-- Source material follows --

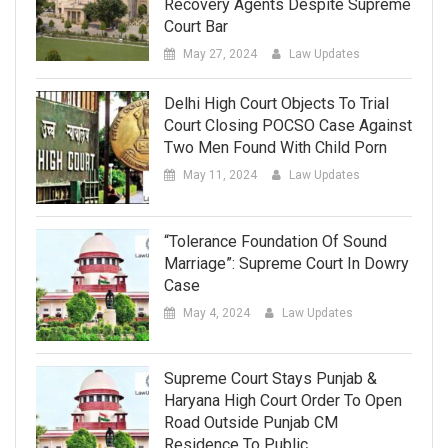
Recovery Agents Despite Supreme
Court Bar
May 27, 2024
Law Updates
Delhi High Court Objects To Trial
Court Closing POCSO Case Against
Two Men Found With Child Porn
May 11, 2024
Law Updates
“Tolerance Foundation Of Sound
Marriage”: Supreme Court In Dowry
Case
May 4, 2024
Law Updates
Supreme Court Stays Punjab &
Haryana High Court Order To Open
Road Outside Punjab CM
Residence To Public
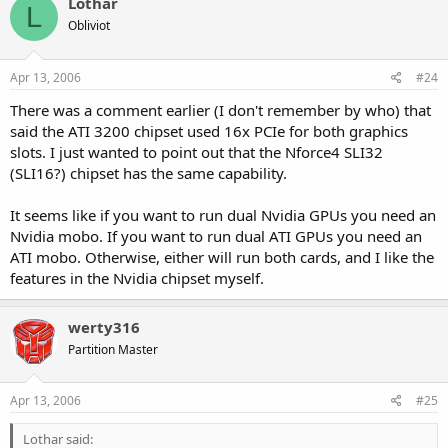
Lothar
L
Obliviot
Apr 13, 2006
#24
There was a comment earlier (I don't remember by who) that
said the ATI 3200 chipset used 16x PCIe for both graphics
slots. I just wanted to point out that the Nforce4 SLI32
(SLI16?) chipset has the same capability.
It seems like if you want to run dual Nvidia GPUs you need an
Nvidia mobo. If you want to run dual ATI GPUs you need an
ATI mobo. Otherwise, either will run both cards, and I like the
features in the Nvidia chipset myself.
werty316
Partition Master
Apr 13, 2006
#25
Lothar said:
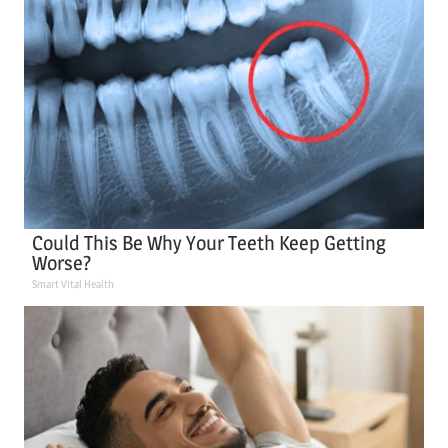
Could This Be Why Your Teeth Keep Getting
Worse?
Smart Vital Health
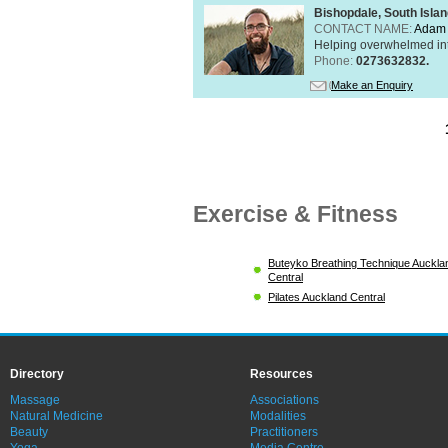
Bishopdale, South Isla
CONTACT NAME:
Adam 
Helping overwhelmed int
Phone:
0273632832.
Make an Enquiry
Exercise & Fitness
Buteyko Breathing Technique Auckla
Central
Pilates Auckland Central
Directory
Resources
Massage
Associations
Natural Medicine
Modalities
Beauty
Practitioners
Yoga
Media Centre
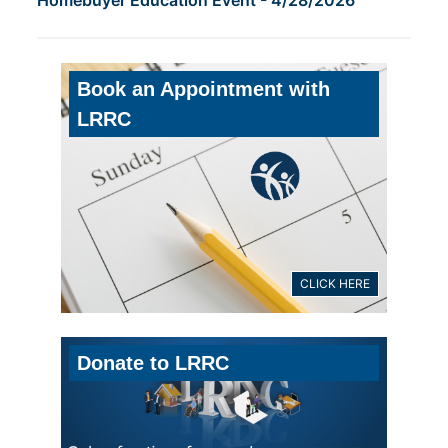
Book an Appointment with
LRRC
CLICK HERE
Donate to LRRC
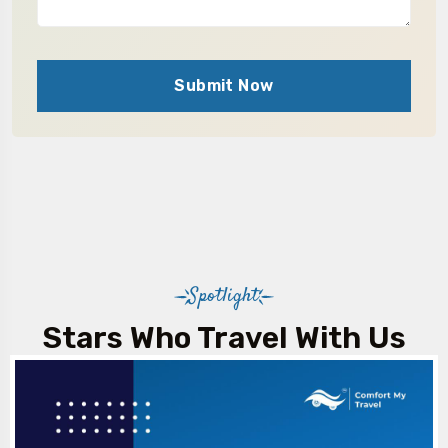
Submit Now
Spotlight
Stars Who Travel With Us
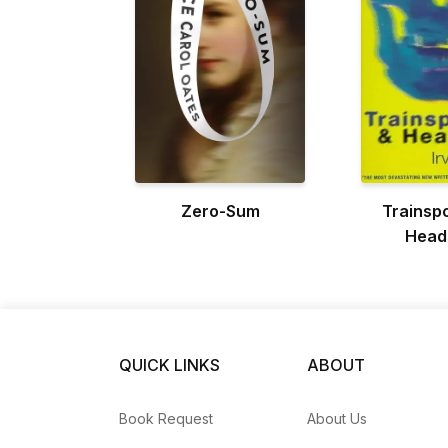
Zero-Sum
Trainspo
Head
QUICK LINKS
ABOUT
Book Request
About Us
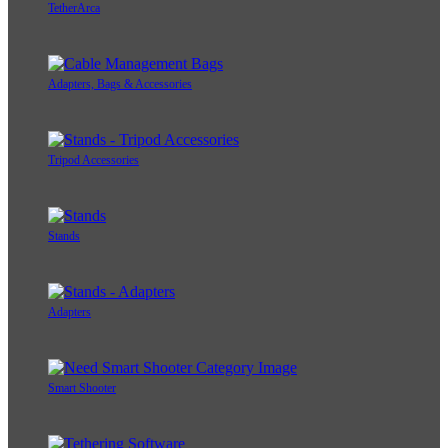
TetherArca
Adapters, Bags & Accessories
Tripod Accessories
Stands
Adapters
Smart Shooter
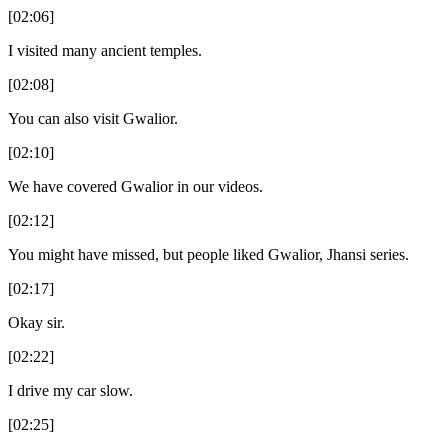
[02:06]
I visited many ancient temples.
[02:08]
You can also visit Gwalior.
[02:10]
We have covered Gwalior in our videos.
[02:12]
You might have missed, but people liked Gwalior, Jhansi series.
[02:17]
Okay sir.
[02:22]
I drive my car slow.
[02:25]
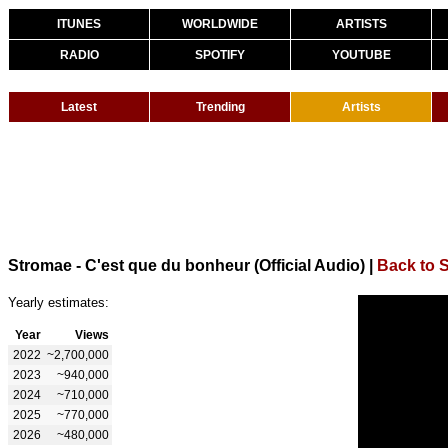
ITUNES
WORLDWIDE
ARTISTS
RADIO
SPOTIFY
YOUTUBE
Latest
Trending
Artists
Stromae - C'est que du bonheur (Official Audio)
|
Back to 
Yearly estimates:
Year
Views
2022
~2,700,000
2023
~940,000
2024
~710,000
2025
~770,000
2026
~480,000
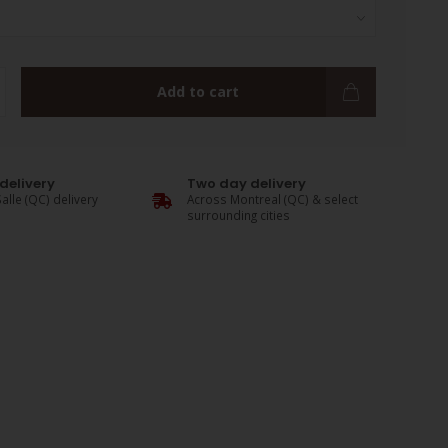
Add to cart
delivery
Two day delivery
alle (QC) delivery
Across Montreal (QC) & select
surrounding cities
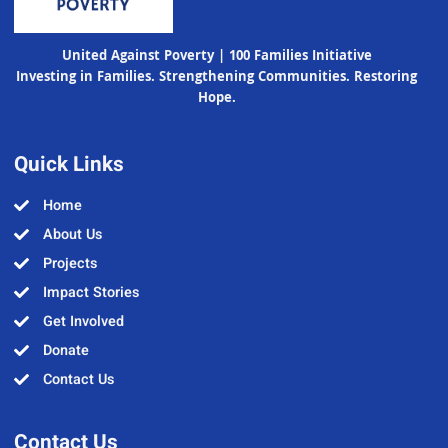
United Against Poverty | 100 Families Initiative
Investing in Families. Strengthening Communities. Restoring
Hope.
Quick Links
Home
About Us
Projects
Impact Stories
Get Involved
Donate
Contact Us
Contact Us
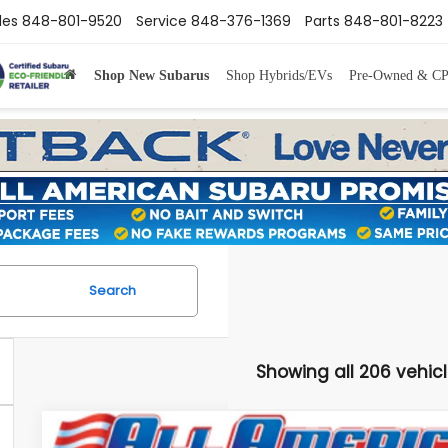
les
848-801-9520
Service
848-376-1369
Parts
848-801-8223
Shop New Subarus
Shop Hybrids/EVs
Pre-Owned & C
Search
Showing all 206 vehic
Comments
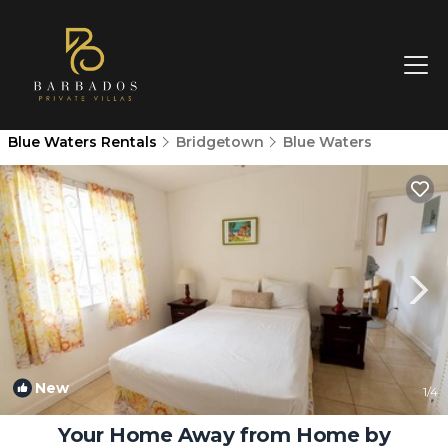
Blue Waters Rentals
Bridgetown
Blue Waters
New
1
/4
Your Home Away from Home by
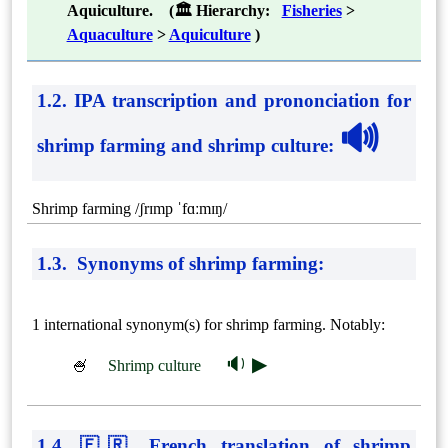
Aquiculture. (🏛 Hierarchy:
Fisheries
>
Aquaculture
>
Aquiculture
)
1.2. IPA transcription and prononciation for
🔊
shrimp farming and shrimp culture
:
Shrimp farming /ʃrɪmp ˈfɑːmɪŋ/
1.3. Synonyms of shrimp farming:
1 international synonym(s) for shrimp farming. Notably:
🔉 ▶
🍧
Shrimp culture
1.4. 🇫🇷 French translation of shrimp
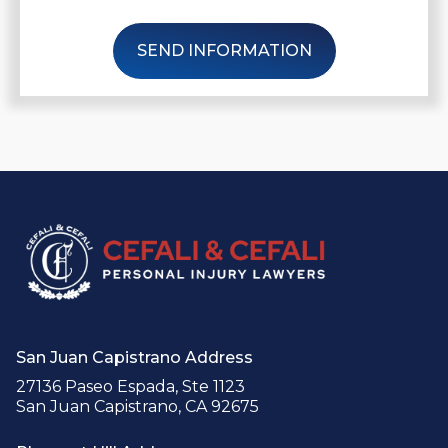
SEND INFORMATION
San Juan Capistrano Address
27136 Paseo Espada, Ste 1123
San Juan Capistrano, CA 92675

-- Source material concluded --

Repeat every record above exactly, except the pictures.

→ Written response:
Recovery Agents Despite Supreme
Court Bar
May 27, 2024
Law Updates
Delhi High Court Objects To Trial
Court Closing POCSO Case Against
Two Men Found With Child Porn
May 11, 2024
Law Updates
“Tolerance Foundation Of Sound
Marriage”: Supreme Court In Dowry
Case
May 4, 2024
Law Updates
Supreme Court Stays Punjab &
Haryana High Court Order To Open
Road Outside Punjab CM
Residence To Public
Lothar
L
Obliviot
Apr 13, 2006
#24
There was a comment earlier (I don't remember by who) that
said the ATI 3200 chipset used 16x PCIe for both graphics
slots. I just wanted to point out that the Nforce4 SLI32
(SLI16?) chipset has the same capability.
It seems like if you want to run dual Nvidia GPUs you need an
Nvidia mobo. If you want to run dual ATI GPUs you need an
ATI mobo. Otherwise, either will run both cards, and I like the
features in the Nvidia chipset myself.
werty316
Partition Master
Apr 13, 2006
#25
Lothar said:
Could This Be Why Your Teeth Keep Getting
Worse?
Smart Vital Health
Bishopdale, South Isla
CONTACT NAME:
Adam 
Helping overwhelmed int
Phone:
0273632832.
Make an Enquiry
Exercise & Fitness
Buteyko Breathing Technique Auckla
Central
Pilates Auckland Central
Directory
Resources
Massage
Associations
Natural Medicine
Modalities
Beauty
Practitioners
Yoga
Media Centre
Book an Appointment with
LRRC
CLICK HERE
Donate to LRRC
Submit Now
Spotlight
Stars Who Travel With Us
Zero-Sum
Trainspo
Head
QUICK LINKS
ABOUT
Book Request
About Us
TetherArca
Adapters, Bags & Accessories
Tripod Accessories
Stands
Adapters
Smart Shooter
[02:06]
I visited many ancient temples.
[02:08]
You can also visit Gwalior.
[02:10]
We have covered Gwalior in our videos.
[02:12]
You might have missed, but people liked Gwalior, Jhansi series.
[02:17]
Okay sir.
[02:22]
I drive my car slow.
[02:25]
ITUNES
WORLDWIDE
ARTISTS
RADIO
SPOTIFY
YOUTUBE
Latest
Trending
Artists
Stromae - C'est que du bonheur (Official Audio)
|
Back to 
Yearly estimates:
Year
Views
2022
~2,700,000
2023
~940,000
2024
~710,000
2025
~770,000
2026
~480,000
Add to cart
delivery
Two day delivery
alle (QC) delivery
Across Montreal (QC) & select
surrounding cities
United Against Poverty | 100 Families Initiative
Investing in Families. Strengthening Communities. Restoring
Hope.
Quick Links
Home
About Us
Projects
Impact Stories
Get Involved
Donate
Contact Us
Contact Us
les
848-801-9520
Service
848-376-1369
Parts
848-801-8223
Shop New Subarus
Shop Hybrids/EVs
Pre-Owned & C
Search
Showing all 206 vehic
Comments
Blue Waters Rentals
Bridgetown
Blue Waters
New
1
/4
Your Home Away from Home by
Aquiculture. (🏛 Hierarchy:
Fisheries
>
Aquaculture
>
Aquiculture
)
1.2. IPA transcription and prononciation for
🔊
shrimp farming and shrimp culture
:
Shrimp farming /ʃrɪmp ˈfɑːmɪŋ/
1.3. Synonyms of shrimp farming:
1 international synonym(s) for shrimp farming. Notably:
🔉 ▶
🍧
Shrimp culture
1.4. 🇫🇷 French translation of shrimp
SEND INFORMATION
San Juan Capistrano Address
27136 Paseo Espada, Ste 1123
San Juan Capistrano, CA 92675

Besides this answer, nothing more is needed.